Lima pria berjas hitam, nampak berusaha cepat menahan dan menyeret wanita yang terus mengamuk itu. Sementara kamera wartawan, sudah terlanjur mengabadikan momen ajaib itu.
"Salah satu lonte Papimu!" bisik Mami, sambil cepat membuang muka.
Arsa mendengus kesal. Dia memberi kode bagi para bodyguard-nya untuk cepat bertindak, lalu meminta panitia pemakaman Kesuma kembali melanjutkan prosesi.
Sungguh, Arsa ingin semuanya cepat berakhir. Dia ingin mengakhiri basa-basi pemakaman yang menjemukan itu. Pikirannya jadi tidak fokus, sejak berhasil mengakhiri hidup bapak kandungnya.
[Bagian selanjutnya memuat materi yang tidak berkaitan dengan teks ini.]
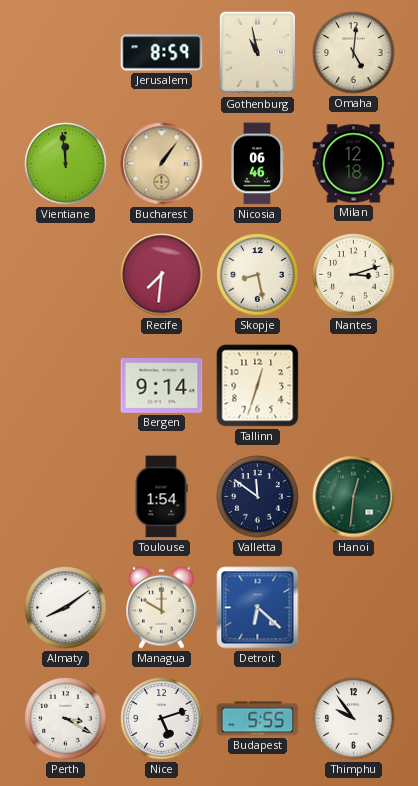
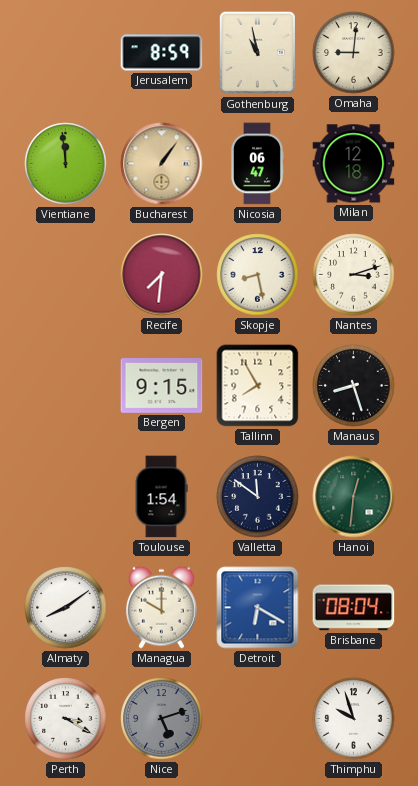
Omaha: 5:01 -> 9:01
Nicosia: 06:46 -> 06:47
Bergen: 9:14 -> 9:15
Tallinn: 12:33 -> 7:55
Manaus: none -> 8:27
Detroit: 6:22 -> 6:20
Brisbane: none -> 08:04
Nice dial: white -> grey
Budapest: 5:55 -> none
Thimphu: 9:54 -> 9:57
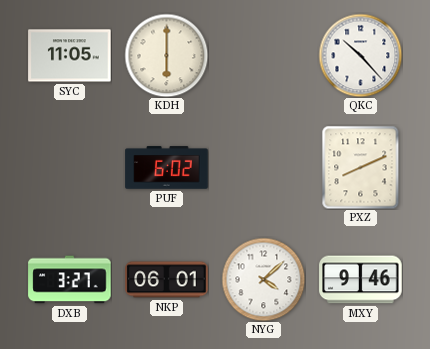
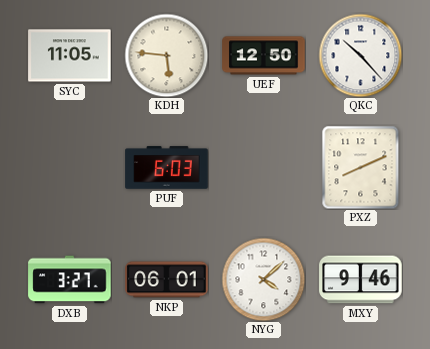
KDH: 6:00 -> 5:46
UEF: none -> 12:50
PUF: 6:02 -> 6:03
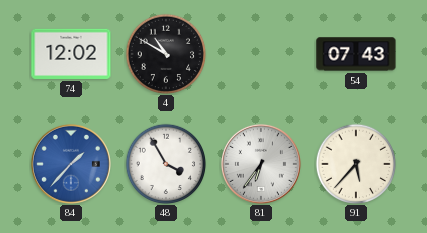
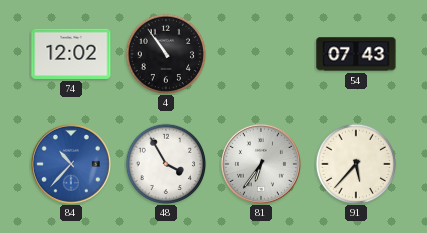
4: 10:50 -> 10:54
84: 1:37 -> 10:37
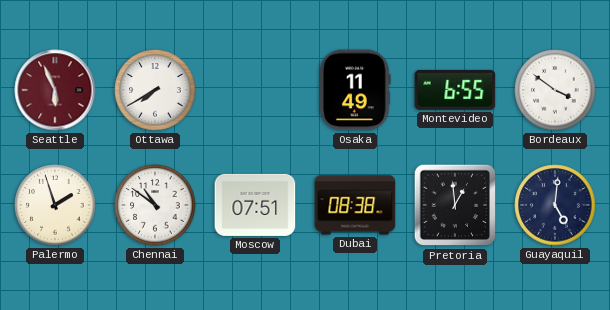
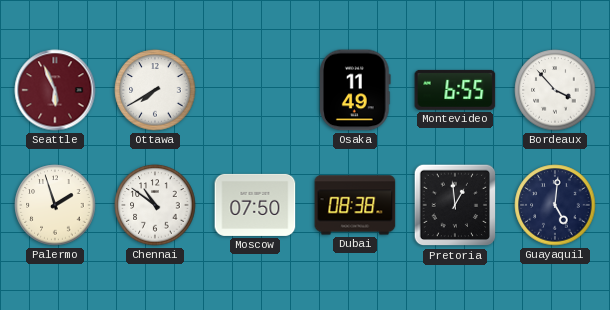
Bordeaux: 3:51 -> 3:53
Moscow: 07:51 -> 07:50
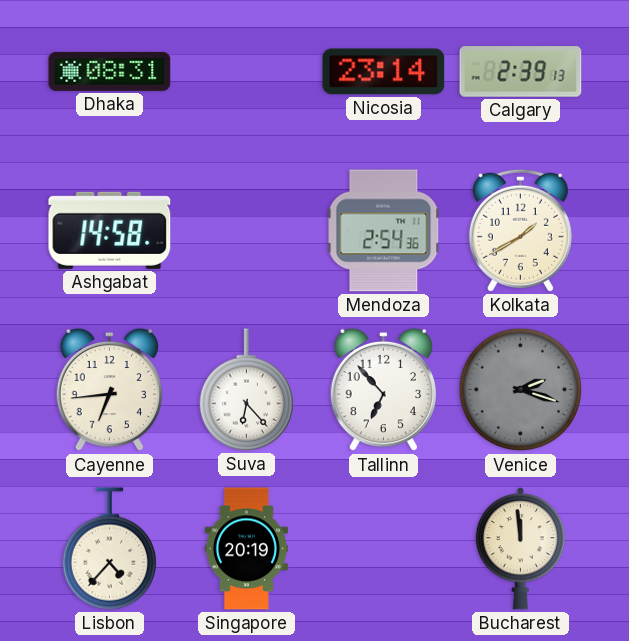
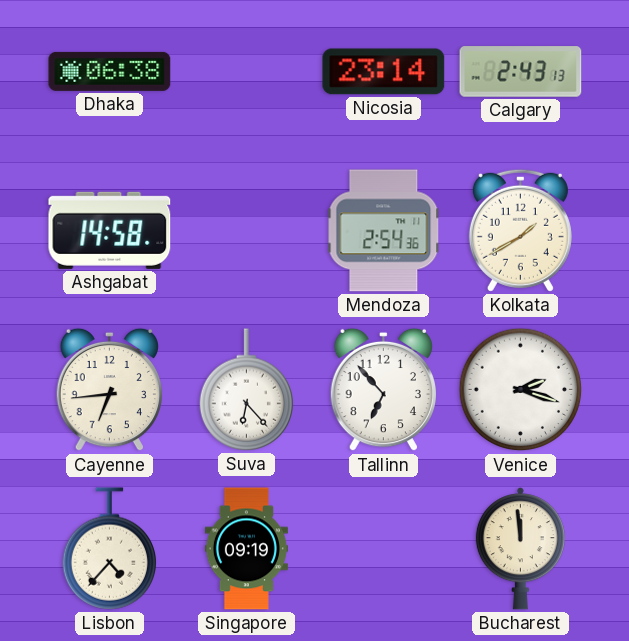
Dhaka: 08:31 -> 06:38
Calgary: 2:39 -> 2:43
Venice dial: grey -> white
Singapore: 20:19 -> 09:19
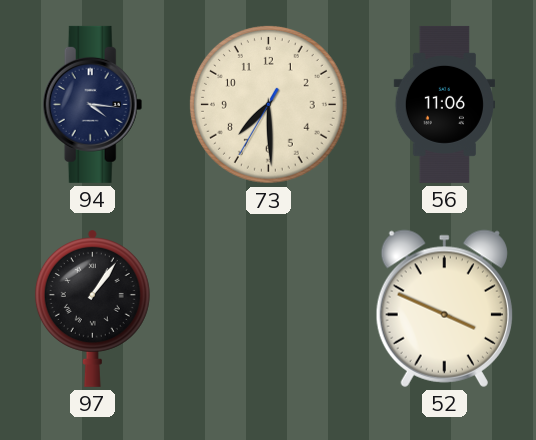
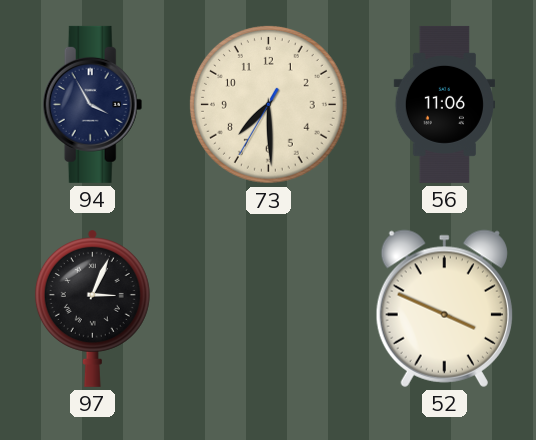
94: 4:16 -> 3:55
97: 1:06 -> 3:04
Ini bukan tentang rasa sedih. Ini hanya soal ketakutan, jika skenario pembunuhan itu terungkap. Bukan hanya dirinya, tapi Mami tersayangnya yang bakal terseret hukuman mati.
"Jangan khawatir, semua akan baik-baik saja" bisik Jihan, sambil membelai wajahnya semalam.
Wanita itu, meski kedua tangannya sulit bergerak, tetapi idenya selalu cemerlang. Dialah yang memanfaatkan momen Ayun dan Engkus diculik Kesuma.
"Habisi keduanya, lalu habisi Papi. Semua tuduhan akan mengarah kepada si Kemuning terkutuk itu. Kau bisa menguasai harta Papi, Kemuning akan membusuk di penjara. Toh, kita akan mengasuh Ara dengan baik"
Siapa yang tak tergoda melaksanakan ide gila itu? Bahkan Sang Mami, merasa ide Jihan adalah pilihan yang terbaik saat ini.
"Sudah cukup berpuluh tahun, kita diperlakukan buruk oleh si Kesuma itu. Apa sampai mati kita harus mengalah dan pasrah diinjak terus oleh Papimu begini?"
Arsa mengangguk. Untuk pertama kali dalam hidupnya, ada 2 wanita yang bersatu mendukungnya menyelesaikan hal penting. Dia merasa tak butuh bapaknya lagi. Pria tua yang hanya sibuk mengatur, mengancam dan memperlakukan ibunya dengan semena-mena, tapi anehnya malah membela menantunya.
Mami, bertugas menjebak Papi. Fentanil 2 miligram, sudah sanggup membuat Kesuma tersungkur. Lalu dia dibawa ke Cahaya Mentari, tapi dosis Nalokson tidak diberikan di rumah sakit yang telah dibangunnya sendiri. Dia mati.
"Kem sudah keburu kabur membawa Ara. Juga Helen, sekretaris Papi. Surti juga sama. Lalu tiba-tiba, wanita tadi... ya, aku yakin pernah melihatnya di rumah saat mencari Kem dan Ara. Surti bilang, wanita itu istri saudaranya. Sopir serepnya si Kem" bisik Arsa pada ibunya.
Mami menoleh, lalu kembali mengarahkan pandangan pada peti jenazah Kesuma yang sedang ditimbun.
"Apa maksudmu?"
Arsa menghela nafas, lalu kembali berbisik.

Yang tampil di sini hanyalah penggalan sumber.